Posted by Neil Rose, Editor, Legal Futures
When I published my story the week before last on the Legal Services Board’s (LSB) demand that four of the professional bodies – the Law Society, Bar Council, Institute of Trade Mark Attorneys and Chartered Institute of Patent Attorneys – introduce lay majorities on their regulatory boards sooner than they planned, I said I would add their responses when received (see story here).
Those who have been breathlessly awaiting these pearls of their regulators’ wisdom will have been disappointed. But after a considerable delay and some chasing, I can now reveal all. The Law Society says “we will be responding to LSB in due course”, and that is more than the Bar Council and ITMA are prepared to say, as both declined to comment (I still haven’t heard from CIPA, but they usually say the same – or don’t say the same, in this case – as their fellow intellectual property body).

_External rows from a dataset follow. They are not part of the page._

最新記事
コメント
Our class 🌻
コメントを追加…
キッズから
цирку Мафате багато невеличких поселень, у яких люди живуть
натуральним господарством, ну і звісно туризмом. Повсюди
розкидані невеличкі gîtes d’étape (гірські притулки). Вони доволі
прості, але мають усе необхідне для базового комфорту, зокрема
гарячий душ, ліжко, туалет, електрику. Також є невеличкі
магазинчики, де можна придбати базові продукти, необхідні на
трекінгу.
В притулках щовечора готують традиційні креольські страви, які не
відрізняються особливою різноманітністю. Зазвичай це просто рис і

The Bar Council did refer me onto the Bar Standards Board, which said it is currently considering the LSB’s letter and “in due course we will respond”. The Solicitors Regulation Authority is positively revelatory by comparison and told me: “We are working closely with the Law Society and the Legal Services Board to ensure that we have the best arrangements for the future.”
This is one of those times when you can read a great deal into what is not being said – and clearly there is an awful lot not being said here. This could well turn into the first serious face-off between the LSB and the approved regulators, as both the Law Society and Bar Council (I cannot speak for the other two) give the impression that they have no intention of shifting on this without a fight.

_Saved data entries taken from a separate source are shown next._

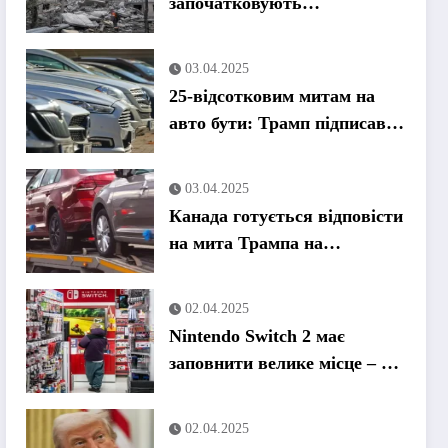
започатковують
спеціальний трибунал для
переслідування військових
03.04.2025
злочинів Путіна
25-відсотковим митам на
авто бути: Трамп підписав
указ
03.04.2025
Канада готується відповісти
на мита Трампа на
автомобілі
02.04.2025
Nintendo Switch 2 має
заповнити велике місце – за
значно вищою ціною
02.04.2025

It has been suggested that I peruse the Legal Services Act 2007 to look for any reference to lay majorities there (I’m assuming it will be a futile search). For one thing I have slightly better things to do on my holiday and for another, I’m not sure that’s the point. The Act does give the LSB the power to set internal governance rules for the approved regulators, and those rules – whether the regulators like it or not – require a lay majority. As I’ve blogged before (see here), this may seem a slightly esoteric issue, but it is highly symbolic and is being watched by those on the consumer side as a visible sign that regulation of the legal profession is genuinely being conducted in the public and consumer interest.
But in the event of a stand-off, what can the LSB do? In a consultation paper last year on the internal governance rules, it said that if it concludes that an approved regulator’s “acts or omissions during the self-certification process have been unreasonable… the LSB can consider whether it should pursue the matter using its formal enforcement powers, including the power of direction”. The power of direction, which can be backed up by a High Court order, would require the regulator to take action.
Will it come to that? Does any regulator want to push the LSB into a corner so early on (relatively speaking) in their relationship? The game of chicken starts now.